Flory pulled the youth aside. ‘You speak English? Tell Ma Hla May I’ll see about this later. And tell her that if she tries blackmailing me she won’t get another pice. Do you understand?’
‘Yes, sir.’
‘And now go away. Don’t follow me about, or there’ll be trouble.’
‘Yes, sir.’
‘A clerk wanting a job,’ Flory explained to Elizabeth as they went up the steps. ‘They come bothering one at all hours.’ And he reflected that the tone of the letter was curious, for he had not expected Ma Hla May to begin blackmailing him so soon; however, he had not time at the moment to wonder what it might mean.

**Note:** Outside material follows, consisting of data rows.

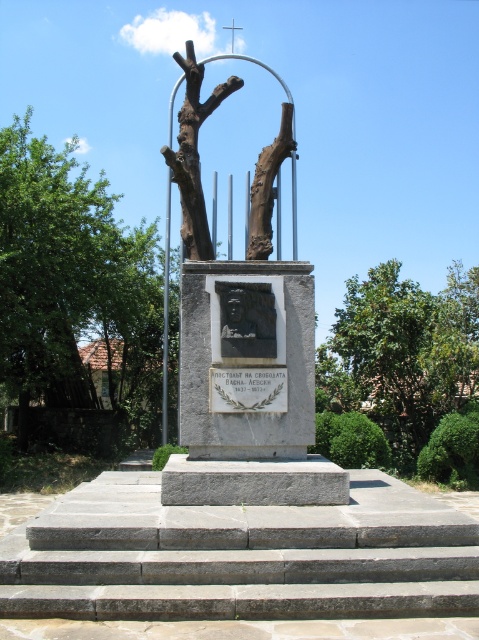 You are an artist planning to sketch the monument and its surroundings. You notice the brown rough bark at left and the rustic stone sculpture at center. Which object has a smaller diameter when viewed from above?

The brown rough bark at left has a smaller diameter than the rustic stone sculpture at center when viewed from above because it is thinner.

You are a visitor at the monument and want to take a photo of both the brown rough bark at left and the rustic stone sculpture at center. Which object should you focus on first to ensure both are in frame?

You should focus on the rustic stone sculpture at center first because it is taller than the brown rough bark at left, so positioning the camera to include its full height will naturally include the shorter brown rough bark at left in the frame. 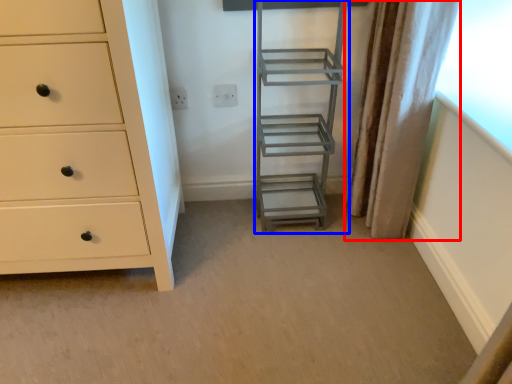 Question: Which object appears closest to the camera in this image, curtain (highlighted by a red box) or ladder (highlighted by a blue box)?

Choices:
 (A) curtain
 (B) ladder

Answer: (A) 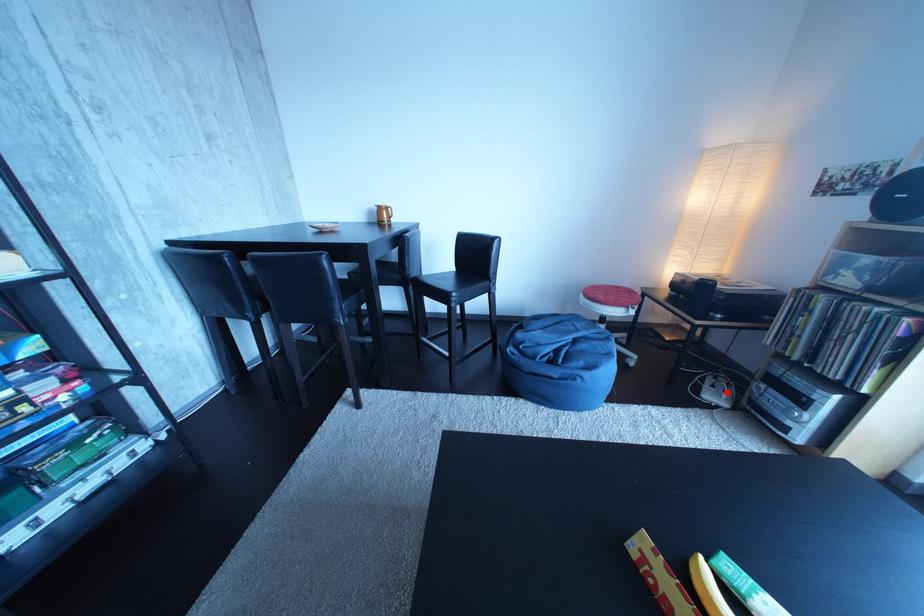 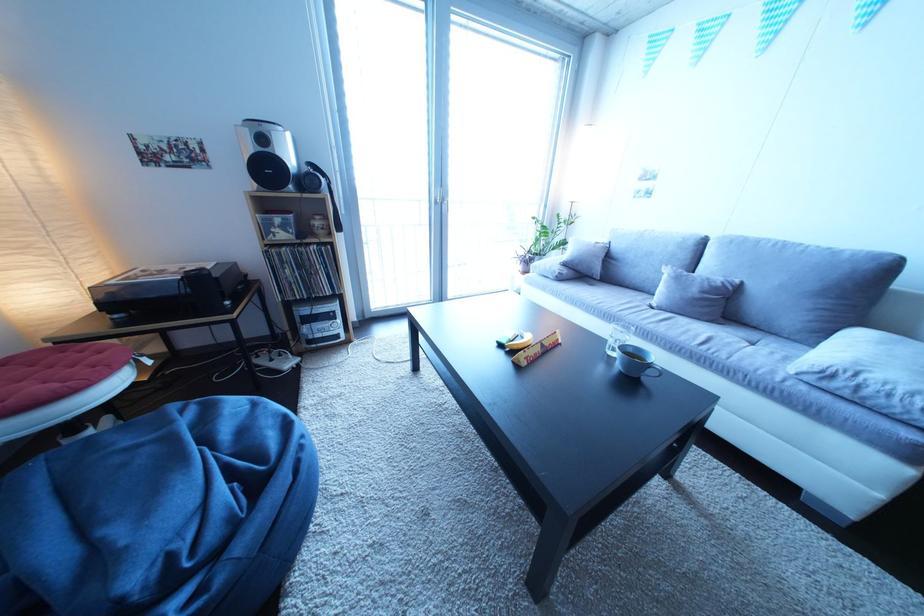 In the second image, find the point that corresponds to the highlighted location in the first image.

(285, 366) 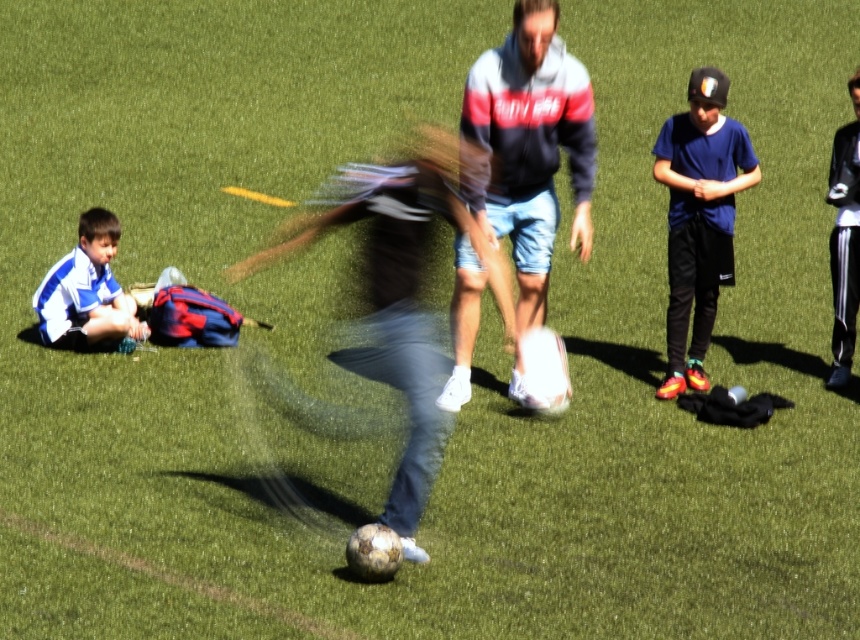 Is blue jersey at right to the right of black leather jacket at right from the viewer's perspective?

In fact, blue jersey at right is to the left of black leather jacket at right.

The image size is (860, 640). In order to click on blue jersey at right in this screenshot , I will do `click(699, 218)`.

What are the coordinates of `blue jersey at right` in the screenshot? It's located at (699, 218).

Does blue jersey at right appear on the left side of striped jersey at lower left?

In fact, blue jersey at right is to the right of striped jersey at lower left.

Which of these two, blue jersey at right or striped jersey at lower left, stands shorter?

striped jersey at lower left

Measure the distance between blue jersey at right and camera.

blue jersey at right is 32.21 feet away from camera.

Locate an element on the screen. blue jersey at right is located at coordinates (699, 218).

Looking at this image, is dark gray hoodie at center thinner than blue jersey at right?

No.

Is dark gray hoodie at center bigger than blue jersey at right?

Correct, dark gray hoodie at center is larger in size than blue jersey at right.

The height and width of the screenshot is (640, 860). What do you see at coordinates (530, 147) in the screenshot?
I see `dark gray hoodie at center` at bounding box center [530, 147].

At what (x,y) coordinates should I click in order to perform the action: click on dark gray hoodie at center. Please return your answer as a coordinate pair (x, y). This screenshot has width=860, height=640. Looking at the image, I should click on (530, 147).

They went into the shop, which seemed dark after the outer air. Li Yeik, who was sitting smoking among his baskets of merchandise—there was no counter—hobbled eagerly forward when he saw who had come in. Flory was a friend of his. He was an old bent-kneed man dressed in blue, wearing a pigtail, with a chinless yellow face, all cheek-bones, like a benevolent skull. He greeted Flory with nasal honking noises which he intended for Burmese, and at once hobbled to the back of the shop to call for refreshments. There was a cool sweetish smell of opium. Long strips of red paper with black lettering were pasted on the walls, and at one side there was a little altar with a portrait of two large, serene-looking people in embroidered robes, and two sticks of incense smouldering in front of it. Two Chinese women, one old, one a girl, were sitting on a mat rolling cigarettes with maize straw and tobacco like chopped horsehair. They wore black silk trousers, and their feet, with bulging, swollen insteps, were crammed into red-heeled wooden slippers no bigger than a doll’s. A naked child was crawling slowly about the floor like a large yellow frog.

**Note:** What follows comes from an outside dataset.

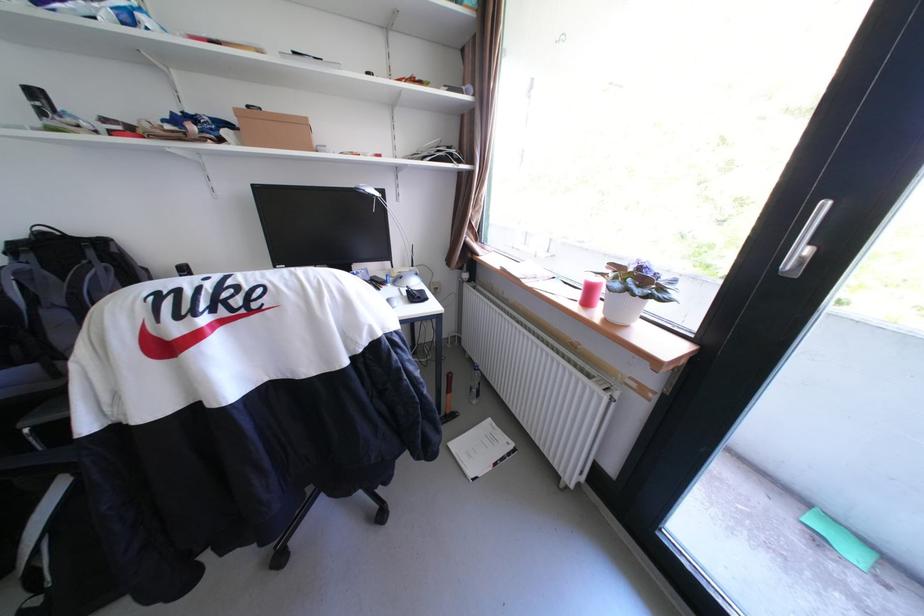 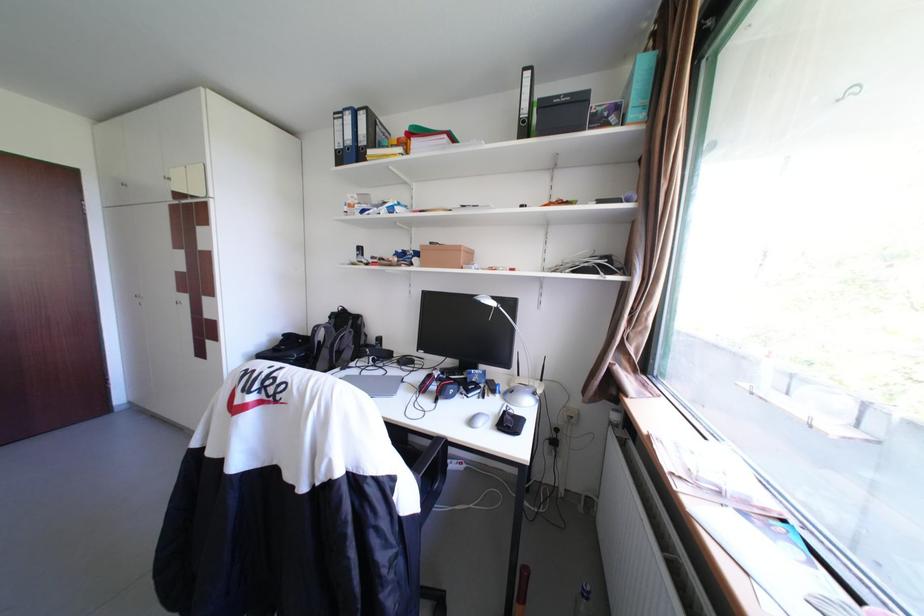 Find the pixel in the second image that matches [247,111] in the first image.

(432, 246)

‘Do look at those women’s feet!’ Elizabeth whispered as soon as Li Yeik’s back was turned. ‘Isn’t it simply dreadful! How do they get them like that? Surely it isn’t natural?’
‘No, they deform them artificially. It’s going out in China, I believe, but the people here are behind the times. Old Li Yeik’s pigtail is another anachronism. Those small feet are beautiful according to Chinese ideas.’

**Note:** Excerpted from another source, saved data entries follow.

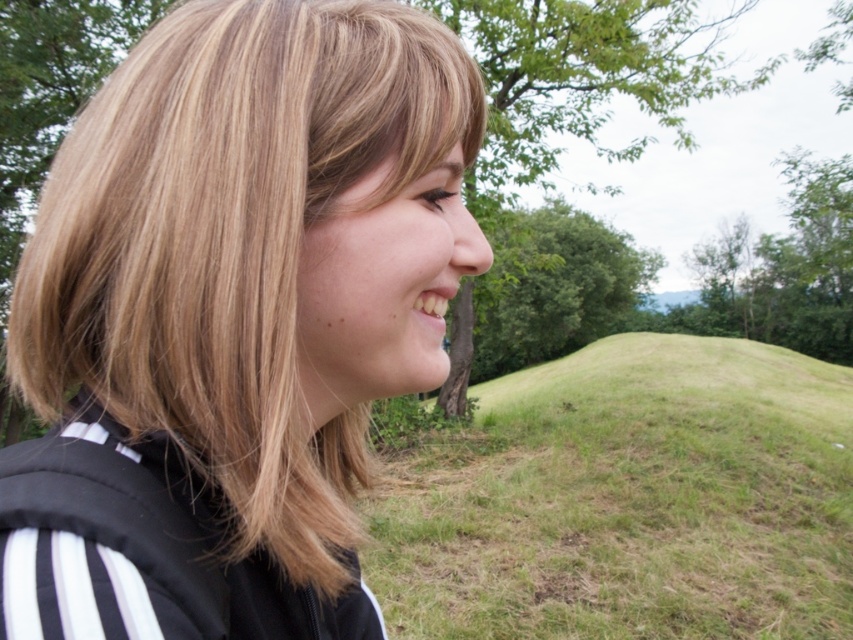 You are standing in the park scene shown. There are two points marked in the image, point (231, 564) and point (843, 636). Which point is nearer to you?

Point (231, 564) is closer to the viewer than point (843, 636).

You are a photographer trying to capture the person in the image. Since the person has blonde hair at center and green grassy hill at center, which one is closer to the camera?

The blonde hair at center is closer to the camera because it is in front of the green grassy hill at center. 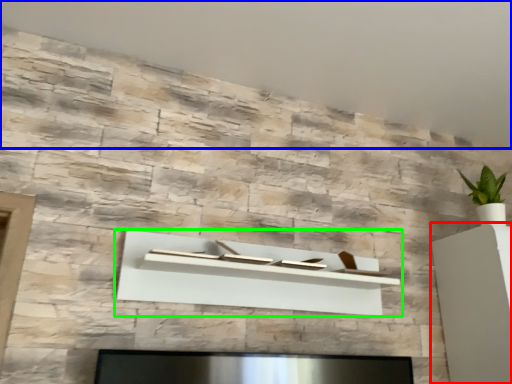 Question: Which object is positioned closest to furniture (highlighted by a red box)? Select from backdrop (highlighted by a blue box) and shelf (highlighted by a green box).

Choices:
 (A) backdrop
 (B) shelf

Answer: (B) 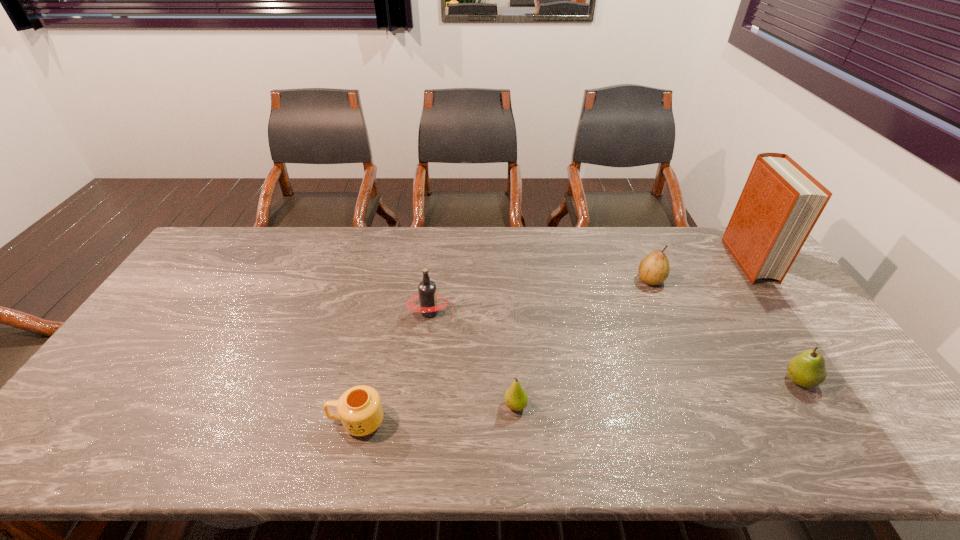 This screenshot has height=540, width=960. Find the location of `the rightmost object`. the rightmost object is located at coordinates (780, 203).

The image size is (960, 540). In order to click on hardback book in this screenshot , I will do `click(780, 203)`.

Locate an element on the screen. the second object from left to right is located at coordinates (427, 294).

Identify the location of the second tallest object. This screenshot has height=540, width=960. (427, 294).

The image size is (960, 540). Identify the location of the fourth object from left to right. (654, 269).

The height and width of the screenshot is (540, 960). I want to click on the farthest pear, so click(x=654, y=269).

I want to click on the fifth object from left to right, so click(807, 369).

Identify the location of the second nearest pear. This screenshot has height=540, width=960. (807, 369).

Where is `the fourth object from right to left`? The image size is (960, 540). the fourth object from right to left is located at coordinates (515, 397).

This screenshot has height=540, width=960. Find the location of `the nearest pear`. the nearest pear is located at coordinates (515, 397). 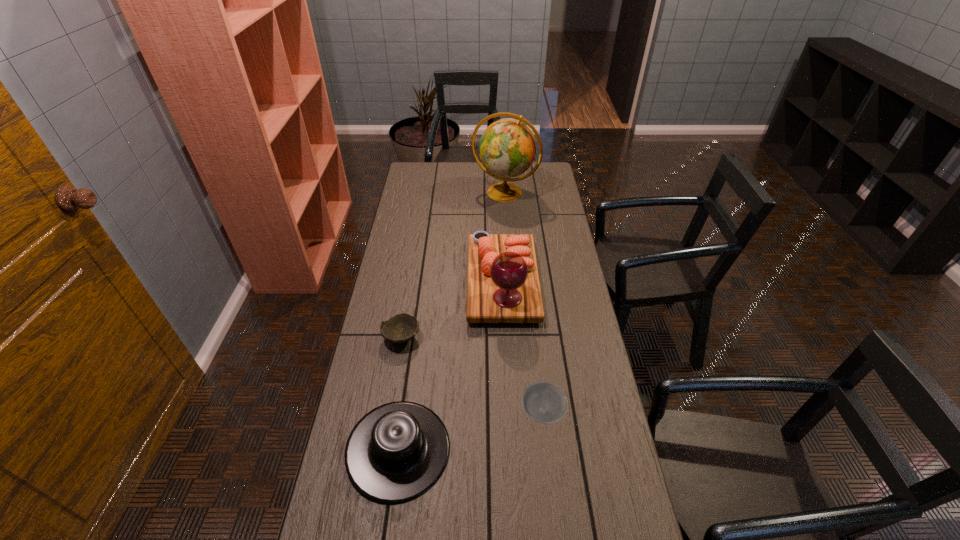 What are the coordinates of `the tallest object` in the screenshot? It's located at (507, 148).

You are a GUI agent. You are given a task and a screenshot of the screen. Output one action in this format:
    pyautogui.click(x=<x>, y=<y>)
    Task: Click on the farthest object
    The image size is (960, 540).
    Given the screenshot: What is the action you would take?
    pyautogui.click(x=507, y=148)

Locate an element on the screen. This screenshot has width=960, height=540. platter is located at coordinates (503, 286).

Locate an element on the screen. Image resolution: width=960 pixels, height=540 pixels. dress hat is located at coordinates (396, 452).

What are the coordinates of `the farther bowl` in the screenshot? It's located at point(402,327).

Where is `the nearer bowl`? the nearer bowl is located at coordinates pyautogui.click(x=543, y=402).

The height and width of the screenshot is (540, 960). Identify the location of vacant space positioned on the front of the globe. (509, 254).

I want to click on vacant space situated on the front of the platter, so click(x=511, y=428).

Identify the location of free space located 0.120m on the back of the third shortest object. Image resolution: width=960 pixels, height=540 pixels. (410, 370).

Image resolution: width=960 pixels, height=540 pixels. In order to click on free space located on the back of the left bowl in this screenshot , I will do `click(414, 264)`.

‘Beautiful! They’re so horrible I can hardly look at them. These people must be absolute savages!’
‘Oh no! They’re highly civilised; more civilised than we are, in my opinion. Beauty’s all a matter of taste. There are a people in this country called the Palaungs who admire long necks in women. The girls wear broad brass rings to stretch their necks, and they put on more and more of them until in the end they have necks like giraffes. It’s no queerer than bustles or crinolines.’
At this moment Li Yeik came back with two fat, round-faced Burmese girls, evidently sisters, giggling and carrying between them two chairs and a blue Chinese teapot holding half a gallon. The two girls were or had been Li Yeik’s concubines. The old man had produced a tin of chocolates and was prising off the lid and smiling in a fatherly way, exposing three long, tobacco-blackened teeth. Elizabeth sat down in a very uncomfortable frame of mind. She was perfectly certain that it could not be right to accept these people’s hospitality. One of the Burmese girls had at once gone behind the chairs and begun fanning Flory and Elizabeth, while the other knelt at their feet and poured out cups of tea. Elizabeth felt very foolish with the girl fanning the back of her neck and the Chinaman grinning in front of her. Flory always seemed to get her into these uncomfortable situations. She took a chocolate from the tin Li Yeik offered her, but she could not bring herself to say thank you.
‘Is that all right?’ she whispered to Flory.
‘All right?’
‘I mean, ought we to be sitting down in these people’s house? Isn’t it sort of—sort of infra dig?’
‘It’s all right with a Chinaman. They’re a favoured race in this country. And they’re very democratic in their ideas. It’s best to treat them more or less as equals.’
‘This tea looks absolutely beastly. It’s quite green. You’d think they’d have the sense to put milk in it, wouldn’t you?’